I will quote a whole paragraph here:


"To most people, mathematics means applying standard techniques to solve well defined problems with unique right answers. They have good reason to think that. Until the end of the 19th Century, that’s exactly what it did mean! But with the rise of the modern science and technology era, the need for mathematics started to change. By and large, most people outside mathematics did not experience the change until the rapid growth of the digital age in the last twenty years. With cheap, ubiquitous computing devices that can do all of the procedural mathematics faster and more accurate than any human, no one who wants – or wants to keep – a good job can now ignore that shift from the old “application of known procedures” to new emphasis on creative problem solving."

Jordan Ellenberg is also quite persuasive on this topic, and if you haven't read his book, How Not To Be Wrong, you must. Machines can do the laborious work of long calculations, so our brains are freed up to do what we do best-think.  Conrad Wolfram is another who sees computing as a large part of the future of math.

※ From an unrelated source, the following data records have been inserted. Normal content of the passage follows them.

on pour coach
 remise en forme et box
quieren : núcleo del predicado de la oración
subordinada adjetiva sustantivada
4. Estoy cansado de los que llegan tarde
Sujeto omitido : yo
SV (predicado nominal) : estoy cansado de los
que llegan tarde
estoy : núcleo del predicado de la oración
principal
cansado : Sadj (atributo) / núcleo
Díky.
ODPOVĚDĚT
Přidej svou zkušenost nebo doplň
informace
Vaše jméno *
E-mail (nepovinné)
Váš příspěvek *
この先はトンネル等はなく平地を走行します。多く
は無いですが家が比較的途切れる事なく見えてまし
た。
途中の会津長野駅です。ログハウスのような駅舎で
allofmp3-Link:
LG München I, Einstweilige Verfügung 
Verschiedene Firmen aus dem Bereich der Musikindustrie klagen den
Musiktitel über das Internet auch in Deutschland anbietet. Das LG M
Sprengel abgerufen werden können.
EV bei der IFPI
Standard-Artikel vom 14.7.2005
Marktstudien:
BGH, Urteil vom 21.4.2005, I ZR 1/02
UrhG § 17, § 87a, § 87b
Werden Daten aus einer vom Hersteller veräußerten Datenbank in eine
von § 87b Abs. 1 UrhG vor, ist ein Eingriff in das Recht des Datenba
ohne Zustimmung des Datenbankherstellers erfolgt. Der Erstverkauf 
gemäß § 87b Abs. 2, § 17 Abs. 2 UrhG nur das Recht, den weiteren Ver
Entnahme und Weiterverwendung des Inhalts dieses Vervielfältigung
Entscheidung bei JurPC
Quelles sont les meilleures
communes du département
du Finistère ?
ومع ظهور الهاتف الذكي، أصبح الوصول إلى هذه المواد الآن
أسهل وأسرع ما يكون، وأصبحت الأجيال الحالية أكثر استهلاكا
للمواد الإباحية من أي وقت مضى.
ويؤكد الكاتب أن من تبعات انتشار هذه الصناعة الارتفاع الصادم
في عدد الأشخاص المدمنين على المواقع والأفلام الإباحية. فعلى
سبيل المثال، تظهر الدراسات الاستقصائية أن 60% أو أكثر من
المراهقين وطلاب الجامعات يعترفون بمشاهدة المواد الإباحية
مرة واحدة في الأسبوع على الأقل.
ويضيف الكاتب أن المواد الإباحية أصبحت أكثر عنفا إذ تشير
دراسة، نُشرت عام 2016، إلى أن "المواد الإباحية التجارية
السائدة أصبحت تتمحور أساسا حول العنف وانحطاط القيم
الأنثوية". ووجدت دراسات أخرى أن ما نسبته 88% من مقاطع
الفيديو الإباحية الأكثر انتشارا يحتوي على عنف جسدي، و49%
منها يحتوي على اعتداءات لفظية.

We may not need to do long laborious calculations by hand, but we do, of course, need basic number sense, combined with our intuitions and our operational skills. One example from my own schooling is calculating approximations of square roots by hand- I remember doing it in school, but I am not aware of anyone who teaches it now. Of course, if you are a certain age, you remember having to use slide rules and log tables. Probably nobody is nostalgic for that!

I got to thinking today, after an interesting conversation with @MathiesUnite. We talked about how, with the dawn of Desmos, drawing graphs by hand is a less useful skill than ever. Have you ever planned a lesson that involved drawing a graph, and looked around 20 minutes later, and some kids hadn't even put the scales on the axes yet?  I have. I have seen terrible hand drawn graphs. The worst. I have seen graphs so scary bad they  didn't even look like any more than a bunch of squiggles on a page. Why  should we not use the tools at hand to draw graphs more effectively?

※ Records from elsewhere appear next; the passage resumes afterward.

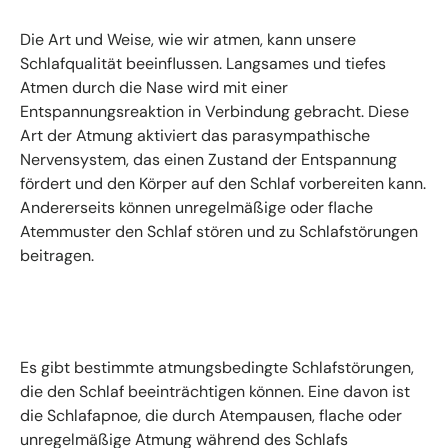
Die Art und Weise, wie wir atmen, kann unsere
Schlafqualität beeinflussen. Langsames und tiefes
Atmen durch die Nase wird mit einer
Entspannungsreaktion in Verbindung gebracht. Diese
Art der Atmung aktiviert das parasympathische
Nervensystem, das einen Zustand der Entspannung
fördert und den Körper auf den Schlaf vorbereiten kann.
Andererseits können unregelmäßige oder flache
Atemmuster den Schlaf stören und zu Schlafstörungen
beitragen.
Es gibt bestimmte atmungsbedingte Schlafstörungen,
die den Schlaf beeinträchtigen können. Eine davon ist
die Schlafapnoe, die durch Atempausen, flache oder
unregelmäßige Atmung während des Schlafs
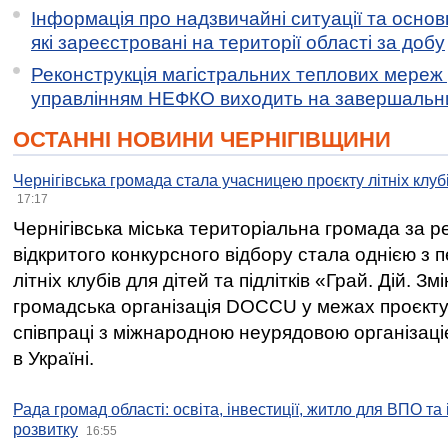
Інформація про надзвичайні ситуації та основн
які зареєстровані на території області за добу
Реконструкція магістральних теплових мереж у
управлінням НЕФКО виходить на завершальн
ОСТАННІ НОВИНИ ЧЕРНІГІВЩИНИ
Чернігівська громада стала учасницею проєкту літніх клуб
17:17
Чернігівська міська територіальна громада за 
відкритого конкурсного відбору стала однією з
літніх клубів для дітей та підлітків «Грай. Дій. З
громадська організація DOCCU у межах проєкту 
співпраці з міжнародною неурядовою організаціє
в Україні.
Рада громад області: освіта, інвестиції, житло для ВПО та
розвитку
16:55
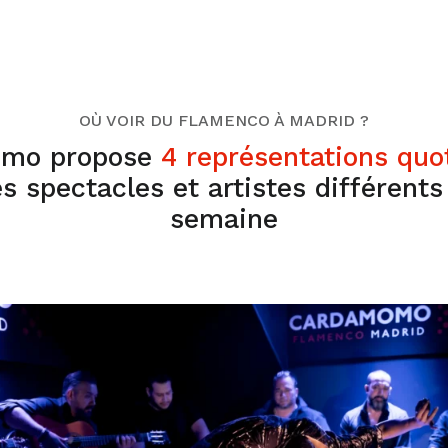
OÙ VOIR DU FLAMENCO À MADRID ?
mo propose
4 représentations quo
s spectacles et artistes différent
semaine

But Desmos (and others) are so much more than that-you can compare two data sets, at a glance, within minutes, freeing up time for discussion, interpretation, and analysis. Nobody would argue that we don't need good data interpretation skills these days.  

@BrianPenfound offers some pushback on the idea of digital tools replacing graphing by hand completely:

The discussion got me thinking, and I posed this question, later:
That's not to say our students will do FiveThirtyEight level data visualizations, nor that they don't need to know how to use conventional graphs. I just wondered, in the age of pictographs, incredible fan-made baseball data visualizations, and so on, if that might be another "new" area of math we should explore with our students.

The definition of data visualization offered by Wikipedia makes me wonder if it might not be its own literacy, on its own.

So graphing by hand might be one, do you have any other ideas for items from math curricula that you suspect could be obsolete, or, at the least, outdated in their conception?